Pickle is one of the most important cleaning agents that all metal smiths need if they intend to do soldering. In previous posts I have written about changing the pickle and creating a pickle jar, but I have not focused on how pickle should be used. The key things to remember are gold, silver and copper play well together while nickel, bronze and brass play well together. Lastly heat with care!
Gold, silver and copper play well together
Gold, silver and copper are non-ferrous metals that are not alloys. This means that the metals have a negligible amount of iron in them and are mostly made up of a single content. So when this group of metal interacts with different chemicals they interact with them as a group. Meaning similar affects will happen to the metal. It is true that gold and silver are usually mixed with copper to make them tougher but they are not a complex alloy.
Because of this, these non-ferrous metals need a special pickle and why when your using the pickle meant for gold, silver and copper you can’t put the stainless steel tongs into the pickle. The steel, being ferrous, will interact with the pick badly and coat the non-ferrous metals.
Nickel, bronze and brass play well together
Nickel, bronze and brass on the other hand should be in a pickle meant for them. This category also includes nickel silver, which has no silver in it and is actually a brass. The main reason they have to be kept separately from the rest is that all these metals are alloys with materials that would interact badly if put in the other type of pickle. Either it will damage the original piece or the nickel piece might coat a silver piece.
If you intend to work with both kinds of metals you need clearly labeled pickle pots saying which is which. Also, if you do cross contaminate by accident you should change the pickle if the wrong piece has been in the wrong pickle for a long time. Luckily if you do coat a piece by accident it is pretty easy to clean it off with a little bit of steel wool and some elbow grease.
Heat with care
Pickles are most effective if they are at 140F (60C). This is pretty damn hot. Also, I have never met a jeweler who actually uses the expensive pickle pots that regulate temperature. All jewelers I know, myself included, use cheap crock-pots.

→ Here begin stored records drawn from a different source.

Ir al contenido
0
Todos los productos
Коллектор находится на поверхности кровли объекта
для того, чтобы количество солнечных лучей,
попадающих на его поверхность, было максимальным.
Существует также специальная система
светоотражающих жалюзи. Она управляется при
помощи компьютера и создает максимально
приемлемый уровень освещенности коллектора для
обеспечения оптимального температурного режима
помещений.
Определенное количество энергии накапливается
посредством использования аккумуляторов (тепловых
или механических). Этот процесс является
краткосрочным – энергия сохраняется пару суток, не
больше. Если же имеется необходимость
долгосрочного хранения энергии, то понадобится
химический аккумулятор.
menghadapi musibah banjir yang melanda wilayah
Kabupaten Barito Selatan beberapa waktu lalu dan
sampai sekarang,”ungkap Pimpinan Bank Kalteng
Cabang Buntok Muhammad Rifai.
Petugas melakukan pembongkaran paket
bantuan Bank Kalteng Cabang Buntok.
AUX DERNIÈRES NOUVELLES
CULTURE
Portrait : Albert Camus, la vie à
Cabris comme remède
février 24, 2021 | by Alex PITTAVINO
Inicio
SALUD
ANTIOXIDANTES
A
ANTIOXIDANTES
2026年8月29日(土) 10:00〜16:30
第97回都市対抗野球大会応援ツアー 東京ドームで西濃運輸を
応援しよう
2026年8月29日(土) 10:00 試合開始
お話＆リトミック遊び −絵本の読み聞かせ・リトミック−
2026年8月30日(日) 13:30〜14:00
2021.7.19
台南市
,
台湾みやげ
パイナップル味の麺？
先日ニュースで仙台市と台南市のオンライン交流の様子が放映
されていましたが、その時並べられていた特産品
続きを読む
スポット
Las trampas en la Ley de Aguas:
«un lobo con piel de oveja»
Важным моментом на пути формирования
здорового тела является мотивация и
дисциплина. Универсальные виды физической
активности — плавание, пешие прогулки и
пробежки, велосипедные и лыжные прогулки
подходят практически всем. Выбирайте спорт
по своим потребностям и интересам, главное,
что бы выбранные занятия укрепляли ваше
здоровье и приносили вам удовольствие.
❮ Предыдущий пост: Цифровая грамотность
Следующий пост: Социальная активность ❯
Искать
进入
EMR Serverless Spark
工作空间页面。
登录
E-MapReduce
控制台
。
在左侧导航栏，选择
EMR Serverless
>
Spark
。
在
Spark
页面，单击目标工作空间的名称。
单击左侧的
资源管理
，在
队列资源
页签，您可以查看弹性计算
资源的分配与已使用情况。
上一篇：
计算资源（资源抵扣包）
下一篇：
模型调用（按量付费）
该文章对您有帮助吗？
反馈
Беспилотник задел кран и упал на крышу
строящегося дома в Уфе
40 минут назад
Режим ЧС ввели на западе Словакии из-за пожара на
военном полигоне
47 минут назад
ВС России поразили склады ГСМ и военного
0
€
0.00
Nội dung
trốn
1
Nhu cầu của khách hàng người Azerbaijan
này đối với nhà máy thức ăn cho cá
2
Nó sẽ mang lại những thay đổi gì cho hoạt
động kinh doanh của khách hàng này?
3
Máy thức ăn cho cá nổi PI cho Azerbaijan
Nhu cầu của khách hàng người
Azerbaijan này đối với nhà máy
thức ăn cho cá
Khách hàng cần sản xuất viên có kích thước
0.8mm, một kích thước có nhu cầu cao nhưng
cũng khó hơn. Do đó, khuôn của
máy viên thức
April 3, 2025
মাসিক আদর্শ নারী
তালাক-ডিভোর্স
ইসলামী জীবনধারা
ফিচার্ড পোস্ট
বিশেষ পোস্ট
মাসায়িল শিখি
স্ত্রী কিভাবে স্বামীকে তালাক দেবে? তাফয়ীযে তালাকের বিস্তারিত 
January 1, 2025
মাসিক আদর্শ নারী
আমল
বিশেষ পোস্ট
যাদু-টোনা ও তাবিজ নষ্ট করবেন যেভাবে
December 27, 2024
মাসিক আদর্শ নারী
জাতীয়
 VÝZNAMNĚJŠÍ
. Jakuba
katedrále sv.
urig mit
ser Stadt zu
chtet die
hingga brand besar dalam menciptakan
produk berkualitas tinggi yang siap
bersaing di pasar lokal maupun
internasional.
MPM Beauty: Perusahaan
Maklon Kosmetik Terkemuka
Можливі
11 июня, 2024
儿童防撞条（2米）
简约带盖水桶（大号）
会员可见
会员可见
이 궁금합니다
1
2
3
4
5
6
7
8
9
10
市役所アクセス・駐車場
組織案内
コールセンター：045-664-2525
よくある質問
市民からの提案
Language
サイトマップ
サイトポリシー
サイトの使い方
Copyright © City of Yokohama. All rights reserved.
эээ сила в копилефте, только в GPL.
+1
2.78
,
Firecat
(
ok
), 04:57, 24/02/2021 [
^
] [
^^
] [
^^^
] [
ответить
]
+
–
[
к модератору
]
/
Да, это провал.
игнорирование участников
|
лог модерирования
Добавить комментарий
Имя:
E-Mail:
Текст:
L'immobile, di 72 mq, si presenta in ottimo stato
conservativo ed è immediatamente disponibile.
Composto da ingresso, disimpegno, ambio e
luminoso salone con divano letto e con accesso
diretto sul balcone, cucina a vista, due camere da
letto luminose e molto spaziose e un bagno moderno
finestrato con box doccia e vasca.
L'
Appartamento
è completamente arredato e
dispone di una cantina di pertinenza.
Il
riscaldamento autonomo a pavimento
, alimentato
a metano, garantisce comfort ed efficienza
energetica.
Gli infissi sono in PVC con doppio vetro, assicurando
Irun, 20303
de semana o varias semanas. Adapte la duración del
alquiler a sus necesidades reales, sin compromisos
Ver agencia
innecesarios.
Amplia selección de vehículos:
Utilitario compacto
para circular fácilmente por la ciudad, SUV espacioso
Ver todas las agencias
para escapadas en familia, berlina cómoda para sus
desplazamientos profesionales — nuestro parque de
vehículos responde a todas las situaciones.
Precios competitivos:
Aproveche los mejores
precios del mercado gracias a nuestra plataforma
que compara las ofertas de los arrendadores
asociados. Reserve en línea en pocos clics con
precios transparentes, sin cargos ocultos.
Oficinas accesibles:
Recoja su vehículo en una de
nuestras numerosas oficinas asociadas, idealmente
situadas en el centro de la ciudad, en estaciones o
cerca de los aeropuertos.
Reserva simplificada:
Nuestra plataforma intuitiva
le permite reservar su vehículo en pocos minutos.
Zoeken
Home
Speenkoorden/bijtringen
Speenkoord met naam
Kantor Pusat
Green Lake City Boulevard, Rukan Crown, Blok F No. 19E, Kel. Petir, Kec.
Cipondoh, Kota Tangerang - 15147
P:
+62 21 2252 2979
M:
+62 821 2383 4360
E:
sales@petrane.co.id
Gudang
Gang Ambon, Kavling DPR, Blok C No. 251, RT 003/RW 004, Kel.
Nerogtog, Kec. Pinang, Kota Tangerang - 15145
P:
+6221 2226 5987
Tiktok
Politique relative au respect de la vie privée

So how do you tell when it is hot enough? I usually remove the heat, unplug the crock-pot, when it the fluid starts to steam or fog up the glass. Remember the crock-pot will continue to be hot for a while after it has been unplugged. In general I don’t like for it to steam up because I don’t want to inhale the acid. In the long run inhaling a lot of acid is pretty bad for the body. This advice also goes for quenching pieces directly in the pickle, I never do this and I don’t understand people who do. It creates a lot of fumes that are bad for you; I always quench in water then place the piece in the pickle.
If you leave the room for an extended period of time (longer then 15 minutes) UNPLUG THE CROCK-POT. This includes taking the dog out, running to the store and moving the garbage bins. Basically anything longer then going to the bathroom or making more coffee/tea.
Why do I say this? The reason is basic chemistry because pickle is diluted acid. Acid becomes more reactive, meaning strong, when it is hot. Pickle acid is almost unreactive at room temperature but as it gets hotter it become more reactive and powerful. I have seen the results first hand when a pickle pot was plugged in over night. The acid ate away the entire pickle jar and did a lot of damage to the table. Luckily it was on a sturdy workbench so it didn’t damage the floor. It is better to be cautious and leave the crock-pot plugged.
Pickle is extremely important to metal workers who intend to do soldering. Just remember to keep certain metals apart and not to let the pickle get too hot and you will be fine. Just never fall asleep with the pickle plugged in because it will cost you at least a new pickle jar or maybe repairing the floor or carpet.